Describe the bug
We are resharding a Redis cluster following the instructions here: https://redis.io/commands/cluster-setslot
One issue we see is that if we don't add sleep after the reshard operations for a given master, often the cluster will end in a 'Nodes don't agree about configuration!' state when we run the cluster --check command. From our debugging it seems that the replicas sometime don't receive the GOSSIP messages. One time we saw that the replica moved from one master to another.
If we add a 5 sec sleep after sharding a master, things seem to work. Now, our question is how do we verify that GOSSIP propagation has completed for a reshard operation using redis commands? We want to verify if the 5 sec delay is enough or we should wait longer.
Is there a way to read the local SLOT maps configuration each node (master/replica) is using at a point in time?

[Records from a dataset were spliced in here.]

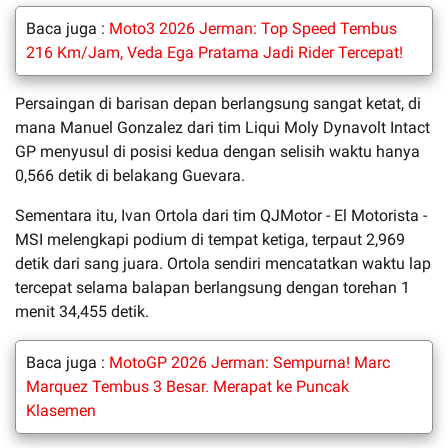
Baca juga :
Moto3 2026 Jerman: Top Speed Tembus
216 Km/Jam, Veda Ega Pratama Jadi Rider Tercepat!
Persaingan di barisan depan berlangsung sangat ketat, di
mana Manuel Gonzalez dari tim Liqui Moly Dynavolt Intact
GP menyusul di posisi kedua dengan selisih waktu hanya
0,566 detik di belakang Guevara.
Sementara itu, Ivan Ortola dari tim QJMotor - El Motorista -
MSI melengkapi podium di tempat ketiga, terpaut 2,969
detik dari sang juara. Ortola sendiri mencatatkan waktu lap
tercepat selama balapan berlangsung dengan torehan 1
menit 34,455 detik.
Baca juga :
MotoGP 2026 Jerman: Sempurna! Marc
Marquez Tembus 3 Besar. Merapat ke Puncak
Klasemen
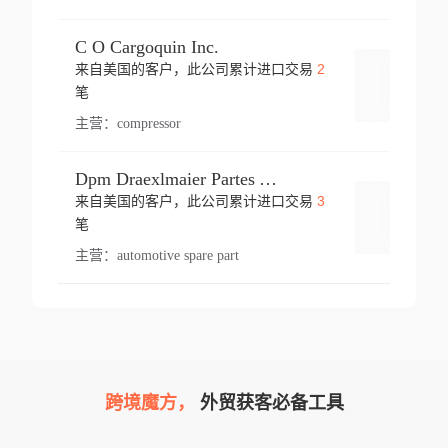
C O Cargoquin Inc.
2
来自美国的客户，此公司累计进口交易
登录
笔
主营：
compressor
Dpm Draexlmaier Partes Automotrices Corr Ind Huejotzingo
3
来自美国的客户，此公司累计进口交易
登录
笔
主营：
automotive spare part
跨境魔方，
外贸获客必备工具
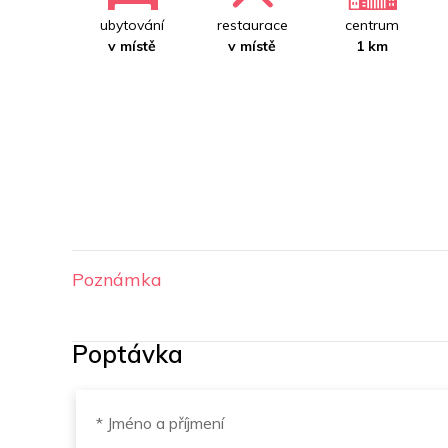
ubytování
restaurace
centrum
v místě
v místě
1 km
Poznámka
Poptávka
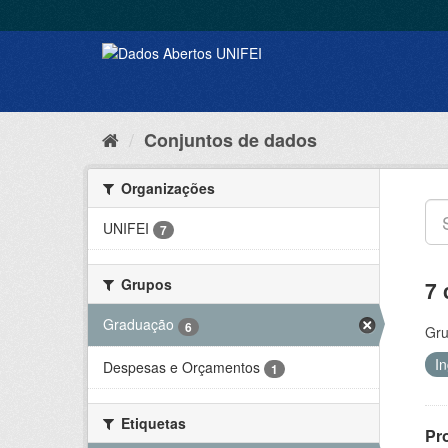
Conjuntos de dados
Organizações
UNIFEI
7
Grupos
7 
Graduação
6
Gru
I
Despesas e Orçamentos
1
Etiquetas
Pr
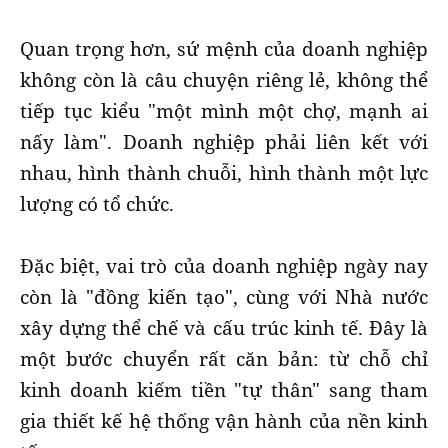
Quan trọng hơn, sứ mệnh của doanh nghiệp
không còn là câu chuyện riêng lẻ, không thể
tiếp tục kiểu "một mình một chợ, mạnh ai
nấy làm". Doanh nghiệp phải liên kết với
nhau, hình thành chuỗi, hình thành một lực
lượng có tổ chức.
Đặc biệt, vai trò của doanh nghiệp ngày nay
còn là "đồng kiến tạo", cùng với Nhà nước
xây dựng thể chế và cấu trúc kinh tế. Đây là
một bước chuyển rất căn bản: từ chỗ chỉ
kinh doanh kiếm tiền "tự thân" sang tham
gia thiết kế hệ thống vận hành của nền kinh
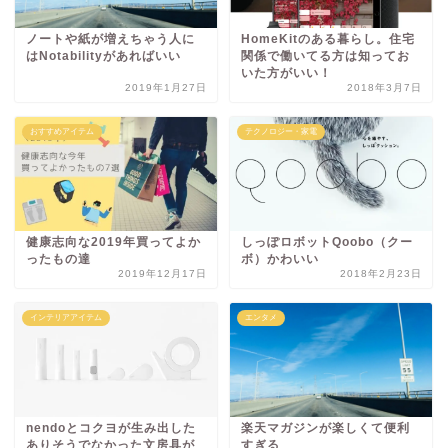
ノートや紙が増えちゃう人に
HomeKitのある暮らし。住宅
はNotabilityがあればいい
関係で働いてる方は知ってお
いた方がいい！
2019年1月27日
2018年3月7日
おすすめアイテム
テクノロジー・家電
健康志向な2019年買ってよか
しっぽロボットQoobo（クー
ったもの達
ボ）かわいい
2019年12月17日
2018年2月23日
インテリアアイテム
エンタメ
nendoとコクヨが生み出した
楽天マガジンが楽しくて便利
ありそうでなかった文房具が
すぎる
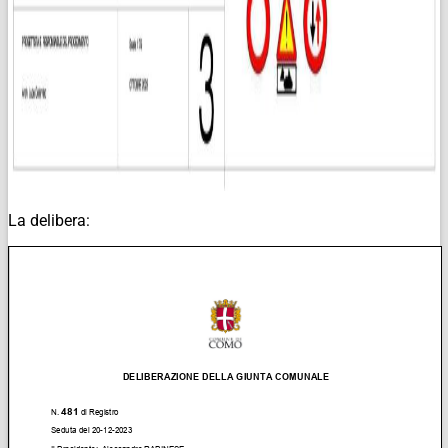
La delibera:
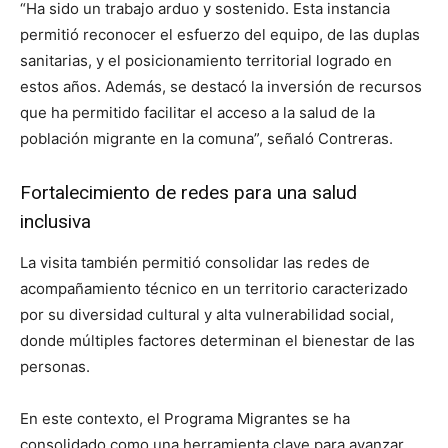
“Ha sido un trabajo arduo y sostenido. Esta instancia
permitió reconocer el esfuerzo del equipo, de las duplas
sanitarias, y el posicionamiento territorial logrado en
estos años. Además, se destacó la inversión de recursos
que ha permitido facilitar el acceso a la salud de la
población migrante en la comuna”, señaló Contreras.
Fortalecimiento de redes para una salud
inclusiva
La visita también permitió consolidar las redes de
acompañamiento técnico en un territorio caracterizado
por su diversidad cultural y alta vulnerabilidad social,
donde múltiples factores determinan el bienestar de las
personas.
En este contexto, el Programa Migrantes se ha
consolidado como una herramienta clave para avanzar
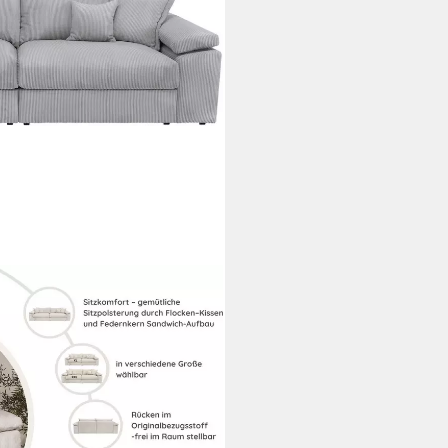
 246 cm - OTTO. Verlässliche
oder Chenille-Struktur, mit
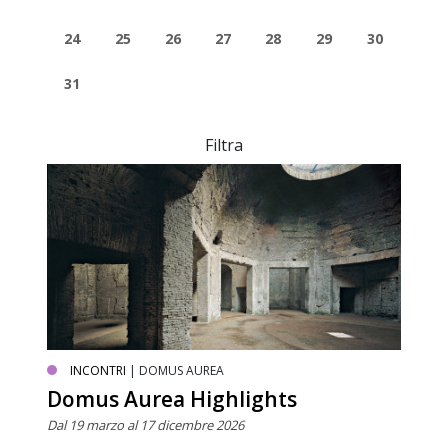
24
25
26
27
28
29
30
31
Filtra
INCONTRI
| DOMUS AUREA
Domus Aurea Highlights
Dal 19 marzo al 17 dicembre 2026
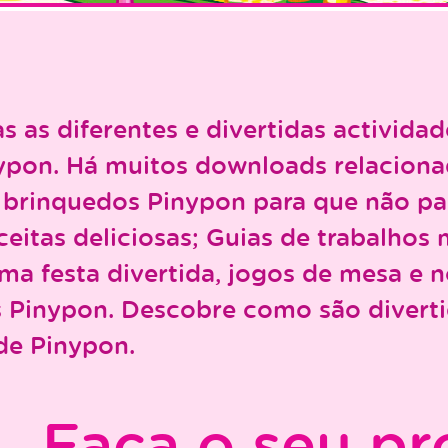
s as diferentes e divertidas activid
ypon. Há muitos downloads relacion
 brinquedos Pinypon para que não par
eitas deliciosas; Guias de trabalhos 
ma festa divertida, jogos de mesa e 
as Pinypon. Descobre como são divert
de Pinypon.
Faça o seu pr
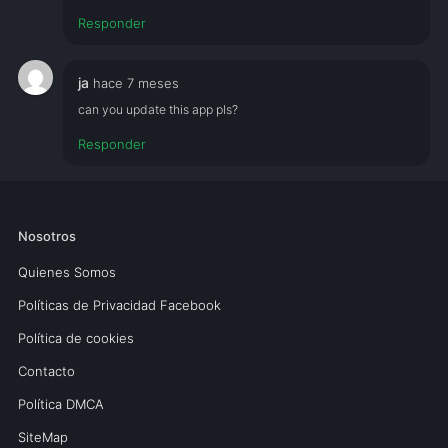
Responder
ja
hace 7 meses
can you update this app pls?
Responder
Nosotros
Quienes Somos
Políticas de Privacidad Facebook
Política de cookies
Contacto
Política DMCA
SiteMap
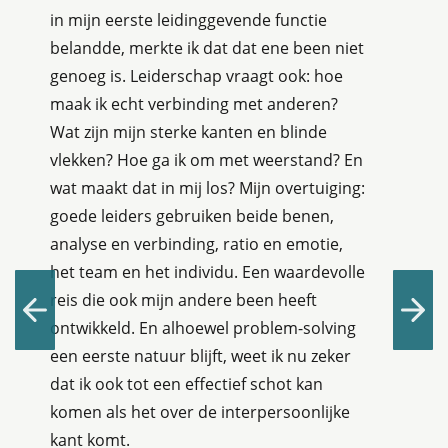
in mijn eerste leidinggevende functie
belandde, merkte ik dat dat ene been niet
genoeg is. Leiderschap vraagt ook: hoe
maak ik echt verbinding met anderen?
Wat zijn mijn sterke kanten en blinde
vlekken? Hoe ga ik om met weerstand? En
wat maakt dat in mij los? Mijn overtuiging:
goede leiders gebruiken beide benen,
analyse en verbinding, ratio en emotie,
het team en het individu. Een waardevolle
reis die ook mijn andere been heeft
ontwikkeld. En alhoewel problem-solving
een eerste natuur blijft, weet ik nu zeker
dat ik ook tot een effectief schot kan
komen als het over de interpersoonlijke
kant komt.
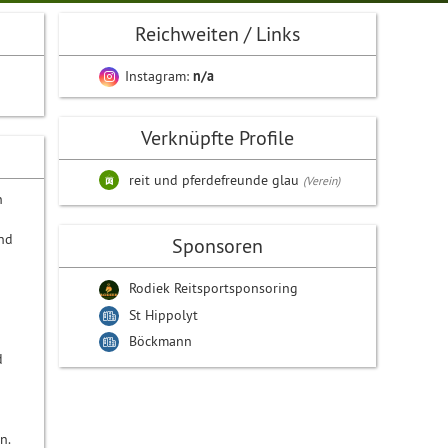
Reichweiten / Links
Instagram:
n/a
Verknüpfte Profile
reit und pferdefreunde glau
(Verein)
n
nd
Sponsoren
Rodiek Reitsportsponsoring
St Hippolyt
Böckmann
d
n.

Does cluster slots command provide that info?
To reproduce
Steps to reproduce the behavior and/or a minimal code sample.
Expected behavior
A description of what you expected to happen.
Additional information
Any additional information that is relevant to the problem.
Comment From: madolson
I think this optimization might help you: https://github.com/redis/redis/pull/7571
That change immediately broadcasts the updated epoch and slot information instead of letting it get communicated naturally via gossip. It's not in any stable branch, but if you want to try checking out and building unstable, it might resolve your issue.
More generally, you might want to implement some type of retry mechanism into the code, since you are basically catching a transient state.
Comment From: madolson
The previously mentioned optimization is now in Redis, so going to resolve this.